--- EXERCISE OBJECTIVE ---
Return all of the entries exactly, but do not include the pictures.

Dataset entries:
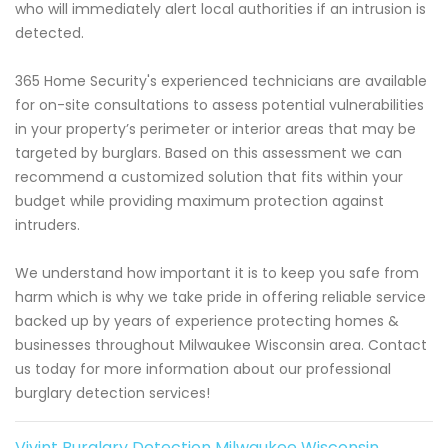
who will immediately alert local authorities if an intrusion is
detected.
365 Home Security's experienced technicians are available
for on-site consultations to assess potential vulnerabilities
in your property’s perimeter or interior areas that may be
targeted by burglars. Based on this assessment we can
recommend a customized solution that fits within your
budget while providing maximum protection against
intruders.
We understand how important it is to keep you safe from
harm which is why we take pride in offering reliable service
backed up by years of experience protecting homes &
businesses throughout Milwaukee Wisconsin area. Contact
us today for more information about our professional
burglary detection services!
Vivint Burglary Detection Milwaukee Wisconsin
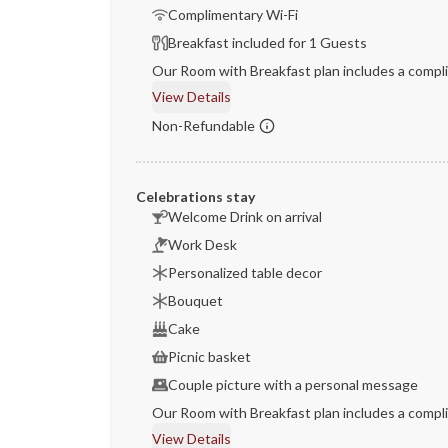
Complimentary Wi-Fi
Breakfast included for 1 Guests
Our Room with Breakfast plan includes a compli
View Details
Non-Refundable
Celebrations stay
Welcome Drink on arrival
Work Desk
Personalized table decor
Bouquet
Cake
Picnic basket
Couple picture with a personal message
Our Room with Breakfast plan includes a compli
View Details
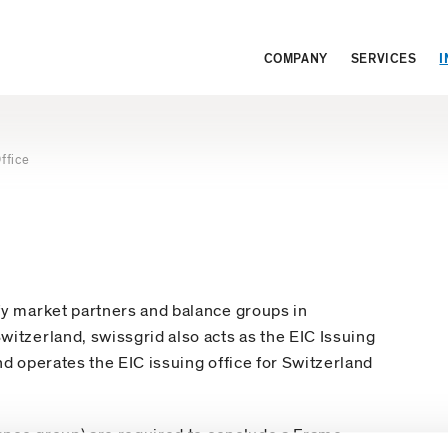
COMPANY
SERVICES
I
ffice
fy market partners and balance groups in
itzerland, swissgrid also acts as the EIC Issuing
nd operates the EIC issuing office for Switzerland
lance group) are required to conclude a Frame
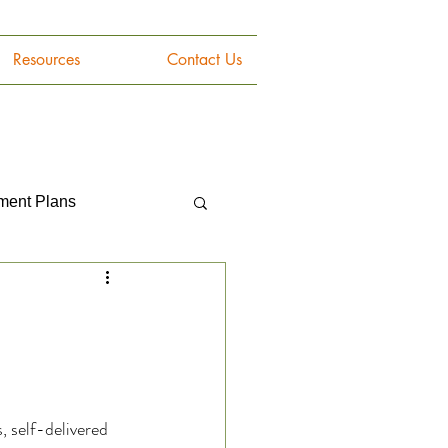
Resources
Contact Us
tment Plans
Gemstones
, self-delivered 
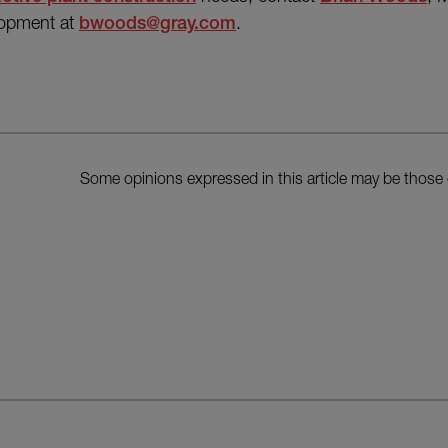
lopment at
bwoods@gray.com
.
Some opinions expressed in this article may be those 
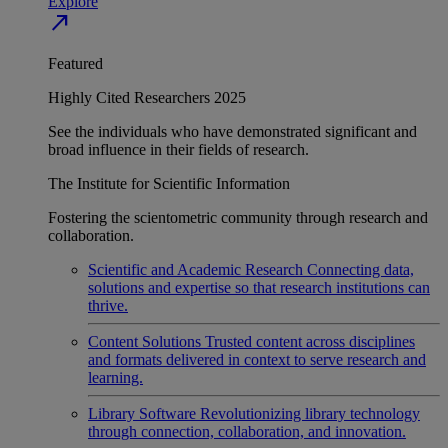
Explore
north_east
Featured
Highly Cited Researchers 2025
See the individuals who have demonstrated significant and
broad influence in their fields of research.
The Institute for Scientific Information
Fostering the scientometric community through research and
collaboration.
Scientific and Academic Research
Connecting data,
solutions and expertise so that research institutions can
thrive.
Content Solutions
Trusted content across disciplines
and formats delivered in context to serve research and
learning.
Library Software
Revolutionizing library technology
through connection, collaboration, and innovation.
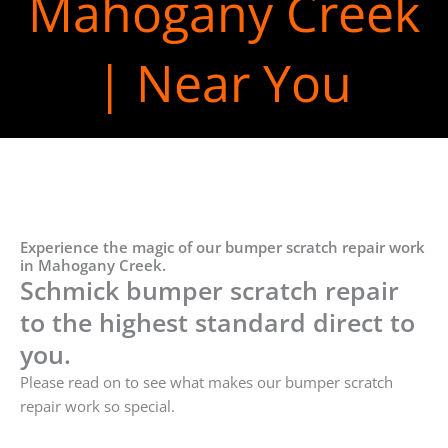
Mahogany Creek
| Near You
Experience the magic of our bumper scratch repair work
in Mahogany Creek.
Schmick bumper scratch repair
to the highest standard direct to
you.
Please read on to see what makes our bumper scratch
repair work so special.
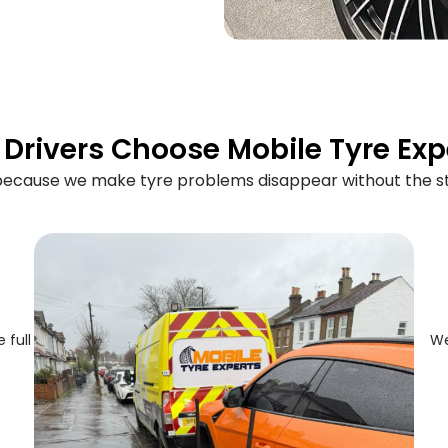
Drivers Choose Mobile Tyre Exp
 because we make tyre problems disappear without the st
 full
We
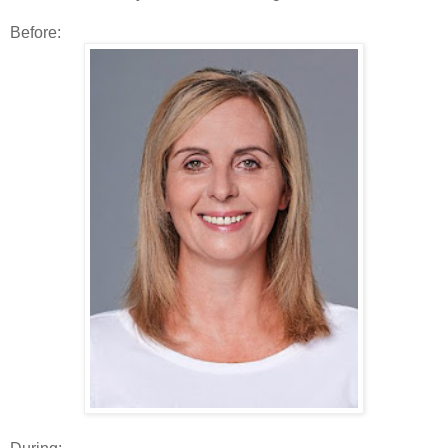
Before:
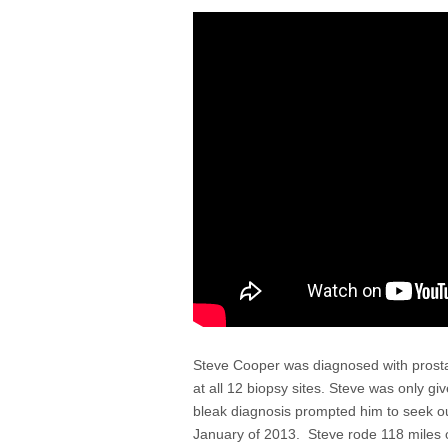
Steve Cooper was diagnosed with prost
at all 12 biopsy sites. Steve was only gi
bleak diagnosis prompted him to seek out
January of 2013. Steve rode 118 miles o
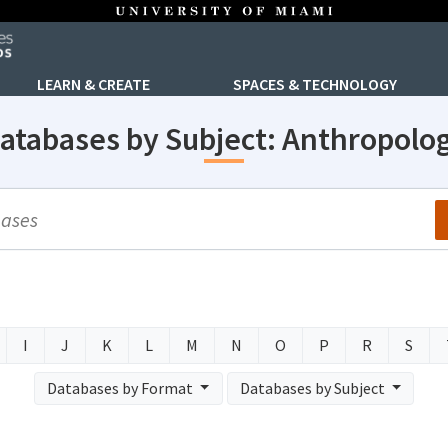
LEARN & CREATE
SPACES & TECHNOLOGY
atabases by Subject: Anthropolo
arch
I
J
K
L
M
N
O
P
R
S
Databases by Format
Databases by Subject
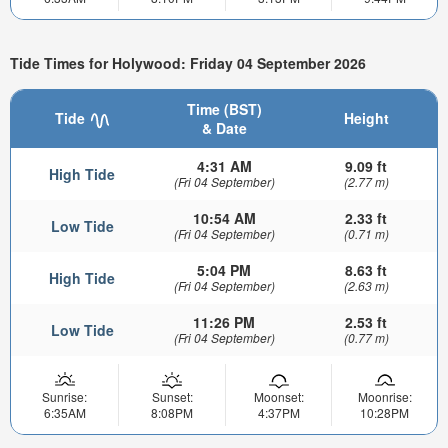
Tide Times for Holywood: Friday 04 September 2026
Time (BST)
Tide
Height
& Date
4:31 AM
9.09 ft
High Tide
(Fri 04 September)
(2.77 m)
10:54 AM
2.33 ft
Low Tide
(Fri 04 September)
(0.71 m)
5:04 PM
8.63 ft
High Tide
(Fri 04 September)
(2.63 m)
11:26 PM
2.53 ft
Low Tide
(Fri 04 September)
(0.77 m)
Sunrise:
Sunset:
Moonset:
Moonrise:
6:35AM
8:08PM
4:37PM
10:28PM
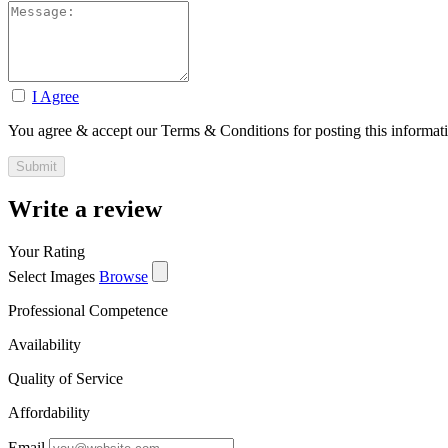
I Agree
You agree & accept our Terms & Conditions for posting this informat
Write a review
Your Rating
Select Images
Browse
Professional Competence
Availability
Quality of Service
Affordability
Email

--- YOUR RESPONSE ---
who will immediately alert local authorities if an intrusion is
detected.
365 Home Security's experienced technicians are available
for on-site consultations to assess potential vulnerabilities
in your property’s perimeter or interior areas that may be
targeted by burglars. Based on this assessment we can
recommend a customized solution that fits within your
budget while providing maximum protection against
intruders.
We understand how important it is to keep you safe from
harm which is why we take pride in offering reliable service
backed up by years of experience protecting homes &
businesses throughout Milwaukee Wisconsin area. Contact
us today for more information about our professional
burglary detection services!
Vivint Burglary Detection Milwaukee Wisconsin
Complimentary Wi-Fi
Breakfast included for 1 Guests
Our Room with Breakfast plan includes a compli
View Details
Non-Refundable
Celebrations stay
Welcome Drink on arrival
Work Desk
Personalized table decor
Bouquet
Cake
Picnic basket
Couple picture with a personal message
Our Room with Breakfast plan includes a compli
View Details
COMPANY
SERVICES
I
ffice
fy market partners and balance groups in
itzerland, swissgrid also acts as the EIC Issuing
nd operates the EIC issuing office for Switzerland
lance group) are required to conclude a Frame
Resources
Contact Us
tment Plans
Gemstones
, self-delivered 
lopment at
bwoods@gray.com
.
Some opinions expressed in this article may be those 
Explore
north_east
Featured
Highly Cited Researchers 2025
See the individuals who have demonstrated significant and
broad influence in their fields of research.
The Institute for Scientific Information
Fostering the scientometric community through research and
collaboration.
Scientific and Academic Research
Connecting data,
solutions and expertise so that research institutions can
thrive.
Content Solutions
Trusted content across disciplines
and formats delivered in context to serve research and
learning.
Library Software
Revolutionizing library technology
through connection, collaboration, and innovation.
Mahogany Creek
| Near You
Experience the magic of our bumper scratch repair work
in Mahogany Creek.
Schmick bumper scratch repair
to the highest standard direct to
you.
Please read on to see what makes our bumper scratch
repair work so special.
Drivers Choose Mobile Tyre Exp
 because we make tyre problems disappear without the st
 full
We
Before:
Steve Cooper was diagnosed with prost
at all 12 biopsy sites. Steve was only gi
bleak diagnosis prompted him to seek out
January of 2013. Steve rode 118 miles o
LEARN & CREATE
SPACES & TECHNOLOGY
atabases by Subject: Anthropolo
arch
I
J
K
L
M
N
O
P
R
S
Databases by Format
Databases by Subject
Tide Times for Holywood: Friday 04 September 2026
Time (BST)
Tide
Height
& Date
4:31 AM
9.09 ft
High Tide
(Fri 04 September)
(2.77 m)
10:54 AM
2.33 ft
Low Tide
(Fri 04 September)
(0.71 m)
5:04 PM
8.63 ft
High Tide
(Fri 04 September)
(2.63 m)
11:26 PM
2.53 ft
Low Tide
(Fri 04 September)
(0.77 m)
Sunrise:
Sunset:
Moonset:
Moonrise:
6:35AM
8:08PM
4:37PM
10:28PM
I Agree
You agree & accept our Terms & Conditions for posting this informat
Write a review
Your Rating
Select Images
Browse
Professional Competence
Availability
Quality of Service
Affordability
Email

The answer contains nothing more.